La mouche meunière, ainsi que plusieurs autres insectes, déposent souvent leurs œufs sous l’écorce des arbres ; ces œufs éclosent, produisent une larve ou ver. Ceux de certaines espèces ne travaillent qu’entre l’écorce & l’aubier, & y creusent des galeries en mâchant la substance de tous deux ; quelques-uns pénètrent dans la substance même du bois, & y travaillent avec ardeur & sécurité. Cependant ces mineurs laissent toujours des traces de leurs dégâts, telles sont les sciures que l’on voit aux pieds des arbres directement sous le débouché par où l’animal les a expulsées de sa retraite. Avec un fil de fer bien recuit & souple, on sonde la profondeur de la galerie, & en l’enfonçant on perce l’animal. Si la galerie est simplement entre l’écorce & ; l’aubier, on le connoît à la couleur rousse & différente de celle que l’écorce avoit auparavant ; alors on ouvre cette écorce avec la serpette, on en détache toute la partie morte, & on remplit la cavité avec l’onguent de S. Fiacre, qui sert encore à recouvrir les bords de l’écorce saine qu’on vient de séparer de l’écorce morte.

Il est facile de comprendre que si ces galeries sont multipliées, proportion gardée avec la force de l’arbre, le cours de la séve doit être altéré, & par conséquent les principes de vie diminués dans l’arbre ; de là le rabougrissement ou la mort si le mal est considérable.

La manière de planter les arbres & la nature du sol contribuent singulièrement à les faire rabougrir, 1°. lorsque la greffe est enterrée ; 2°. lorsque la greffe fait bourrelet ; 3°. lorsque le sujet est trop foible & le sol trop fort, trop tenace ; 4°. lorsque les racines ont été, suivant la marotte générale, mutilées & raccourcies sous prétexte de les rafraîchir.
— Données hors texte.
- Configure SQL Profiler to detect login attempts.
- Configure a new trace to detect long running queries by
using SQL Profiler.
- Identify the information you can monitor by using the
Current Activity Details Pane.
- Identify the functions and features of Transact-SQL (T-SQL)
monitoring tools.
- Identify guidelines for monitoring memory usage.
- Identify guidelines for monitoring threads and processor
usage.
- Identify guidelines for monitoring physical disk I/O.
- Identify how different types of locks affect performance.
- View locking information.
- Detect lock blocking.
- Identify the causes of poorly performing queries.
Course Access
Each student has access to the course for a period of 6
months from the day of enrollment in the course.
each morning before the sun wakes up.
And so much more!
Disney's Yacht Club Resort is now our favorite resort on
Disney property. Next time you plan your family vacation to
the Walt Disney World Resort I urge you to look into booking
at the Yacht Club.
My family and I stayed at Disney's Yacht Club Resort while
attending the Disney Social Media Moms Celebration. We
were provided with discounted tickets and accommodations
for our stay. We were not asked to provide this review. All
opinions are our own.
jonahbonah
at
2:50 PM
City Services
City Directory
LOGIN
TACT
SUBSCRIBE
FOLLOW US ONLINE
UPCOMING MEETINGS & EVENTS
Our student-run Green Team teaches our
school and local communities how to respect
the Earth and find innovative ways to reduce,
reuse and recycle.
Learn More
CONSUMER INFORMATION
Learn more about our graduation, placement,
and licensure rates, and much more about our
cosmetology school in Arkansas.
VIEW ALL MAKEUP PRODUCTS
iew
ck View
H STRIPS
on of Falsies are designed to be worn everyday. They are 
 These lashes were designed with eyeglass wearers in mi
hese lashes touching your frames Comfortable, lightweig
La greffe enterrée fait éponge, & ne ressemble pas mal, quant à l’effet, aux loupes dont il a été question ci-dessus. Par la greffe, les filières ou canaux directs de la séve sont interrompus, & leur oblitération, en partie, ne laisse monter qu’une séve plus épurée ; mais lorsque la greffe est enterrée, elle absorbe une portion de l’humidité de la terre, & cette portion n’étant pas assimilée à la nature de la séve, élaborée & travaillée par le levain contenu dans les racines, introduit dans le torrent de la circulation une substance étrangère dont l’arbre ne peut se débarrasser que très à la longue par la transpiration ; mais comme cette substance étrangère se renouvelle sans cesse, le mal augmente insensiblement, & l’arbre rabougrit. J’ai dit que la greffe enterrée ressembloit aux loupes ; la comparaison n’est pas absolument exacte, puisque celles-ci repoussent l’humidité en dehors, & que celle-là absorbe l’humidité de dehors en dedans ; mais dans l’un & l’autre cas, toutes deux nuisent à la végétation.
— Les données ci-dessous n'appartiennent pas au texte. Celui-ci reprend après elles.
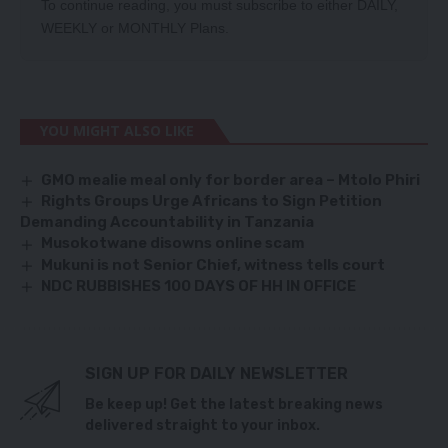
To continue reading, you must subscribe to either
DAILY
,
WEEKLY
or
MONTHLY
Plans.
YOU MIGHT ALSO LIKE
GMO mealie meal only for border area – Mtolo Phiri
Rights Groups Urge Africans to Sign Petition
Demanding Accountability in Tanzania
Musokotwane disowns online scam
Mukuni is not Senior Chief, witness tells court
NDC RUBBISHES 100 DAYS OF HH IN OFFICE
SIGN UP FOR DAILY NEWSLETTER
Be keep up! Get the latest breaking news
delivered straight to your inbox.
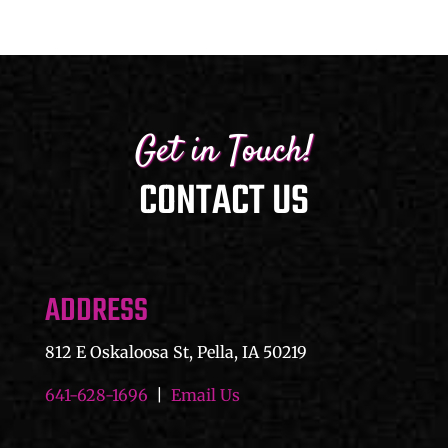
$45.00
Get in Touch!
CONTACT US
ADDRESS
812 E Oskaloosa St, Pella, IA 50219
641-628-1696
|
Email Us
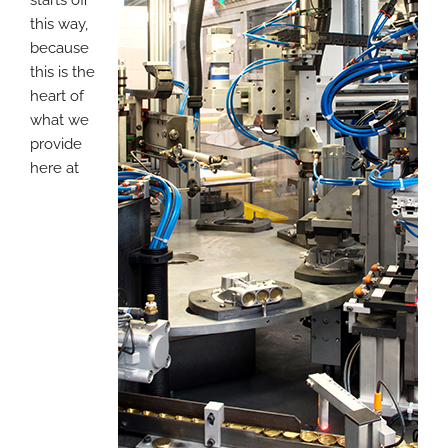
this way,
because
this is the
heart of
what we
provide
here at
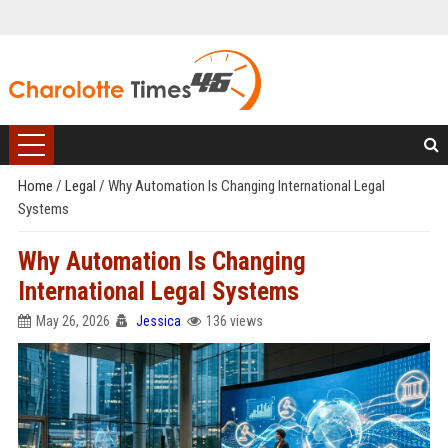
Home
/
Legal
/
Why Automation Is Changing International Legal
Systems
Why Automation Is Changing
International Legal Systems
May 26, 2026
Jessica
136 views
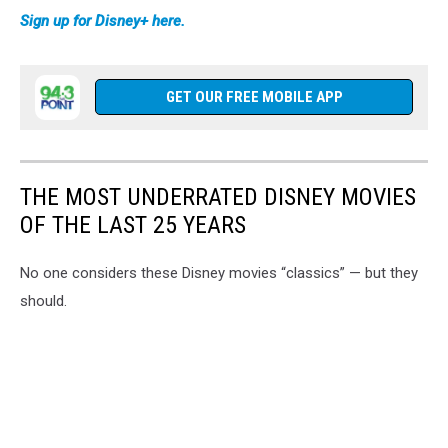
Sign up for Disney+ here.
GET OUR FREE MOBILE APP
THE MOST UNDERRATED DISNEY MOVIES
OF THE LAST 25 YEARS
No one considers these Disney movies “classics” — but they
should.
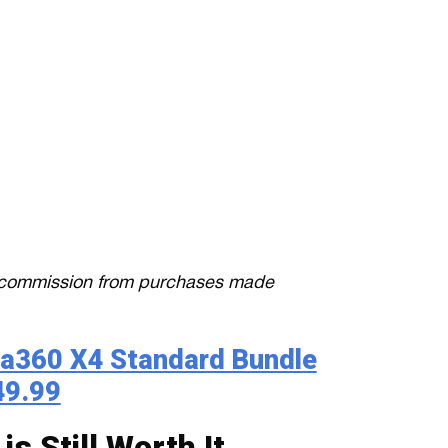
 a commission from purchases made
ta360 X4 Standard Bundle
49.99
s Still Worth It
Jamais un arbre dont la greffe fait bourrelet ne prospérera. Le pépiniériste, au lieu d’attendre que le sujet soit en état, par sa grosseur, de recevoir la greffe, (consultez ce mot) au lieu de le receper & d’attendre à greffer sur la nouvelle pousse de l’année suivante, se hâte mal à propos, pour gagner du temps & pour promptement vendre son arbre. La greffe seule travaille, la séve s’y porte avec impétuosité, mais ne pouvant redescendre aux racines avec la même facilité, par le peu de diamètre du pied, la base de la greffe grossit & forme un bourrelet au dessus du pied. S’il ne redescendoit que la même quantité de fluide qui est montée pendant le jour, ce bourrelet n’auroit pas lieu ; mais on sait que pendant la nuit les feuilles aspirent une certaine quantité d’humidité de l’atmosphère, qui se mêle avec la séve descendante pendant la nuit, & augmente d’autant son volume. Il en est de ces greffes comme des ligatures faites trop fortement du tuteur contre le tronc du jeune arbre. L’écorce pressée & serrée ne permet pas le libre cours de la séve, & au dessus de la ligature il se forme un bourrelet ; les cerisiers y sont fort sujets. Il est rare qu’un abricotier, greffé sur un prunier trop jeune, ne fasse pas bourrelet ; qu’une greffe levée sur un franc, & placée sur un coignassier, ne produise le même effet, ainsi que sur un paradis, &c. Quoi qu’il en soit, un propriétaire ne doit, dans aucun cas admettre un arbre dont la greffe fait ou menace de faire bourrelet. Sans cette précaution, il est sûr d’avoir bientôt des arbres rabougris.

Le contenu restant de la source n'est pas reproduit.